Lower Revenues Could Exacerbate Possible Timing Issues for Funding. It is possible that revenues from future quarterly auctions will rebound sufficiently to generate enough total funding to cover the costs for the Merced-to-Bakersfield segment and related commitments. However, even a short-term reduction in revenues could increase the chances that the project’s funding will not align with the project’s cash needs. This is because the vast majority of the project’s costs for the Merced-to-Bakersfield segment—nearly 90 percent—are anticipated to be needed by 2023‑24. However, HSRA’s funding plan relies in part on revenues from cap-and-trade auctions, which are not available up front, and, moreover, could be particularly low in the near term given the recent economic downturn and other factors.

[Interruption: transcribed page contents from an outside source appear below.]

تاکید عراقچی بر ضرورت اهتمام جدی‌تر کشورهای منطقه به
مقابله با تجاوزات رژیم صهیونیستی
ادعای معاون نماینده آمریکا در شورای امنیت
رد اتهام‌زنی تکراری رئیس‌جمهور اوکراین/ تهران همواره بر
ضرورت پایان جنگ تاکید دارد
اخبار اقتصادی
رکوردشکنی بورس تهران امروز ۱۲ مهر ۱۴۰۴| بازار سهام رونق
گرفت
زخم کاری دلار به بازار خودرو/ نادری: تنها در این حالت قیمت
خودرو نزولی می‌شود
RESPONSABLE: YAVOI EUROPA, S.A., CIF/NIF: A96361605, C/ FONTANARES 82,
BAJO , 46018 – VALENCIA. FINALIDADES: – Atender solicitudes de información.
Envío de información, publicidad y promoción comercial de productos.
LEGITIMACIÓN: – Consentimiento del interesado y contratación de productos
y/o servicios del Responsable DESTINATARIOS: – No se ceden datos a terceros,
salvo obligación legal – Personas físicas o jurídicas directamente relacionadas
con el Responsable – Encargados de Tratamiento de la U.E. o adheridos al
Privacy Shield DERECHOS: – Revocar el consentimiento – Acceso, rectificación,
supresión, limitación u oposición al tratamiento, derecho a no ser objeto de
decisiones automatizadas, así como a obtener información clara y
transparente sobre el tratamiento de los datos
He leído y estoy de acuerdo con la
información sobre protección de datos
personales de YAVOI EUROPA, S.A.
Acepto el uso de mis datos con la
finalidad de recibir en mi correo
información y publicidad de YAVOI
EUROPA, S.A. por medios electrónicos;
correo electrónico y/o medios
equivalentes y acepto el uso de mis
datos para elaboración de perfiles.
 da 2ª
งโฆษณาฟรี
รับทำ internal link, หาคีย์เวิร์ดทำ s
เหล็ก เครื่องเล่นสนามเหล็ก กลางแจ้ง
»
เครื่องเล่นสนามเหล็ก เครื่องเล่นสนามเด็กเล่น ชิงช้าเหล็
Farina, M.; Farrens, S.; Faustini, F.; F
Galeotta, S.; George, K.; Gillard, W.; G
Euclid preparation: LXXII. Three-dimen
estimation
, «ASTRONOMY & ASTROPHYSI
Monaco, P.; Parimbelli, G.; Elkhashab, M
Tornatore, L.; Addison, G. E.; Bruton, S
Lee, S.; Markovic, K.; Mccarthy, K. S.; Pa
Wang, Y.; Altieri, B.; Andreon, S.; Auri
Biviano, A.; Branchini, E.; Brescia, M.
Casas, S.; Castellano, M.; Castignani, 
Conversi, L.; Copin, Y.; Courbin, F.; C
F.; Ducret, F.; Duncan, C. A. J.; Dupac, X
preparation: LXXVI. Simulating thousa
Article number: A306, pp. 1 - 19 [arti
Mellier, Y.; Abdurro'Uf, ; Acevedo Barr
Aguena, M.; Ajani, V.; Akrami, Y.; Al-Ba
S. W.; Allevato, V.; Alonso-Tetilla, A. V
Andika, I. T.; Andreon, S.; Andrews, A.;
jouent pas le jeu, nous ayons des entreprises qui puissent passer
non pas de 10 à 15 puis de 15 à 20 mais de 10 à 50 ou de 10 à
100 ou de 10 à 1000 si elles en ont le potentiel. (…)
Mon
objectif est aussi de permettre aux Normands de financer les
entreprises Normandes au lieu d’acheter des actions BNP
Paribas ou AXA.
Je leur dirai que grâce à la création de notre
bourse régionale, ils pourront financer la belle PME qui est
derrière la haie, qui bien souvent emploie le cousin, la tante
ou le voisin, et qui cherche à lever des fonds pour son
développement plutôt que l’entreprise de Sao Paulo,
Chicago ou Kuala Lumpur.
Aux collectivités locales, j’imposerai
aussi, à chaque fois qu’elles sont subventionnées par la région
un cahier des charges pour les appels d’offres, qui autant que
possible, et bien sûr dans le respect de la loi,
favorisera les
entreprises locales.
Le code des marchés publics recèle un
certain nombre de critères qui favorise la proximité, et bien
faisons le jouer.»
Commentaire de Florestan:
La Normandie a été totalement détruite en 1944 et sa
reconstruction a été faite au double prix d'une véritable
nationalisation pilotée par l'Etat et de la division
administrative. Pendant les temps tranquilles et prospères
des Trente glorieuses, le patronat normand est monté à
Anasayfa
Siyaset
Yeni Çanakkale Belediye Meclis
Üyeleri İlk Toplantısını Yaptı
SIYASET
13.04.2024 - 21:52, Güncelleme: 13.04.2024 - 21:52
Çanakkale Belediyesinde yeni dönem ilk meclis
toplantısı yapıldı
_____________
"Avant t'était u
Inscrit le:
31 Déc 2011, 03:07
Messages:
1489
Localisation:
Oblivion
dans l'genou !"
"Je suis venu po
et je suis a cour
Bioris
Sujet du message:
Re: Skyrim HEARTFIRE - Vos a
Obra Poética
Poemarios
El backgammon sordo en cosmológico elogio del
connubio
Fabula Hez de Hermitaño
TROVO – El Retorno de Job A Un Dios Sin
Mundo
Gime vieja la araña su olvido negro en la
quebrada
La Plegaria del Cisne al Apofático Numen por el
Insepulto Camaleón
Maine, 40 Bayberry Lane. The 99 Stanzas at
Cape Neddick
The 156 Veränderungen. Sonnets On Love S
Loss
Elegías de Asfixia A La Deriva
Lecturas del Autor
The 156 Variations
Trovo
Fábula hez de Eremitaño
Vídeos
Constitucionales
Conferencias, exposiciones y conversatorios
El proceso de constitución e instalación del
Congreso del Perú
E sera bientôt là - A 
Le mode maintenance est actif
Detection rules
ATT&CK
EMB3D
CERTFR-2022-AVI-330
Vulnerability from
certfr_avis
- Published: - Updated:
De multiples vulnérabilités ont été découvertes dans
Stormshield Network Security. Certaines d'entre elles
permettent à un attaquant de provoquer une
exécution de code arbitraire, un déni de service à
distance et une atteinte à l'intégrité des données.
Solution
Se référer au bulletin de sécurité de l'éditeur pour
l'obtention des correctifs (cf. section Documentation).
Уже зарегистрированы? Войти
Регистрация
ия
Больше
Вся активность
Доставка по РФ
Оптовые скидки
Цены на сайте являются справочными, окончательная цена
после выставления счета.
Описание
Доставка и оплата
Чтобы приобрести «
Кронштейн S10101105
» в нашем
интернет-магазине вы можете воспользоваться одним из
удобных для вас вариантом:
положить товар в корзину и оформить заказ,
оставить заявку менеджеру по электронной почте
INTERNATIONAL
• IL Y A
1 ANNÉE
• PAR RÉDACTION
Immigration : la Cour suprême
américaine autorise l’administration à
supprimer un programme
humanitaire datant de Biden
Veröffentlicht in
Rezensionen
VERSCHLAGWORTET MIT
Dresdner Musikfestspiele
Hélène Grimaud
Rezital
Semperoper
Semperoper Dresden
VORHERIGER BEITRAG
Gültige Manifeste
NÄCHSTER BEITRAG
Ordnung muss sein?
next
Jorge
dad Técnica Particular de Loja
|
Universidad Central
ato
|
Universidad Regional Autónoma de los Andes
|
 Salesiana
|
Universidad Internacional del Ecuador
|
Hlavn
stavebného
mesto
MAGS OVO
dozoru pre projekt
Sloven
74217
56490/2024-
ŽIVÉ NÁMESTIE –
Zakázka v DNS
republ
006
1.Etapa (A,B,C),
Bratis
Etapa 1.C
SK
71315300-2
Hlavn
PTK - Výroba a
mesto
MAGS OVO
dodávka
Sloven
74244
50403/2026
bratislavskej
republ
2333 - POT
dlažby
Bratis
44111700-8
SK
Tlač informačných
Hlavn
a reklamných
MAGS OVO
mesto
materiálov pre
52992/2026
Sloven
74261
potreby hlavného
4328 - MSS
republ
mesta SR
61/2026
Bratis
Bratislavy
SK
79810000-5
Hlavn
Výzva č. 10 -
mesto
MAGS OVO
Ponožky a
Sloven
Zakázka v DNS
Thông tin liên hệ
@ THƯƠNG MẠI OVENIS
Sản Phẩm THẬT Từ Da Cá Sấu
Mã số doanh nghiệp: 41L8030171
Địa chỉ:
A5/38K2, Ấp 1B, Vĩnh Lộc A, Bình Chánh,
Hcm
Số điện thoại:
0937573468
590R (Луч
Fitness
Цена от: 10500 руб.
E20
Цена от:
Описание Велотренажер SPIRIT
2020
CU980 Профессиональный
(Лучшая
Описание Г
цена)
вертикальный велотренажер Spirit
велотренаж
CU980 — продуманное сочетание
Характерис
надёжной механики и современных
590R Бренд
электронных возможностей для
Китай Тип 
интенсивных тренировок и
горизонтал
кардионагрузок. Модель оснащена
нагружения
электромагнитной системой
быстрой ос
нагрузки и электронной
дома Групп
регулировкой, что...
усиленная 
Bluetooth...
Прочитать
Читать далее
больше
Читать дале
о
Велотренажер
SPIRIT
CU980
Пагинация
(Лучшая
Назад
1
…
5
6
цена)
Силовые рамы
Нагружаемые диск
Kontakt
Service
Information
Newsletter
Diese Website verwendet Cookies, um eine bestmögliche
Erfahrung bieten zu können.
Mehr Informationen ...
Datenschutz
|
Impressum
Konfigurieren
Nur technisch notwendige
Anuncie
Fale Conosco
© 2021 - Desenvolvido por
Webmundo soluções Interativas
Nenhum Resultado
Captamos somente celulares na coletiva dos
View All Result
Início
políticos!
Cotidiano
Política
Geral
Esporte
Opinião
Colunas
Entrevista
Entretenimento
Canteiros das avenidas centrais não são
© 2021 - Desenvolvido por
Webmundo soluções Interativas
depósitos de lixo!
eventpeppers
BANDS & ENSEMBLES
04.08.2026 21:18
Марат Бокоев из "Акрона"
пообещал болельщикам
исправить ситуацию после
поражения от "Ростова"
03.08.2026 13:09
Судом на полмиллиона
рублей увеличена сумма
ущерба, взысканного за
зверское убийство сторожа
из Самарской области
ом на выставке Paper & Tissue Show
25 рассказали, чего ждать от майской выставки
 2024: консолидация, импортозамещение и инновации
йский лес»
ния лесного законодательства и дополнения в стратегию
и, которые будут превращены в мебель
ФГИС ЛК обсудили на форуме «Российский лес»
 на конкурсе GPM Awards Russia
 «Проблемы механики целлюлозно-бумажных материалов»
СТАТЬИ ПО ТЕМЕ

Budget Situation Makes it Difficult for General Fund to Backfill Losses or Provide Loans. The economic effects of COVID-19 are creating very large budgetary problems for the state. Specifically, the Governor’s May Revision estimated the state faces a General Fund budget problem of $54.3 billion. Both our office and the administration expect budget deficits to persist until at least 2023‑24. Given these challenges, the state will have to make very difficult budget choices for the upcoming fiscal year and likely beyond. This will mean that the General Fund is unlikely to have additional funds to support the project, and any General Fund support in the near term—whether as a backfill or loan—likely would come at the expense of other state funding priorities. In addition to the General Fund, there are only a few state funding sources—such as a greater share of cap-and-trade funds—that could be used to support the project. However, these other funding sources are also facing fiscal strain due to the recent economic downturn.
Legislative Options to Reduce Near-Term Project Costs. As we discussed in our March review of the draft funding plan, there are other options the Legislature could consider besides the current scope of the Merced-to-Bakersfield segment, and some of these options could cost less. It will be important for the Legislature to provide direction on which option it would like to pursue soon, since HSRA is poised to take actions—such as entering into contracts—that will make it difficult for the state to change course to select a less costly option should shortfalls materialize in the future.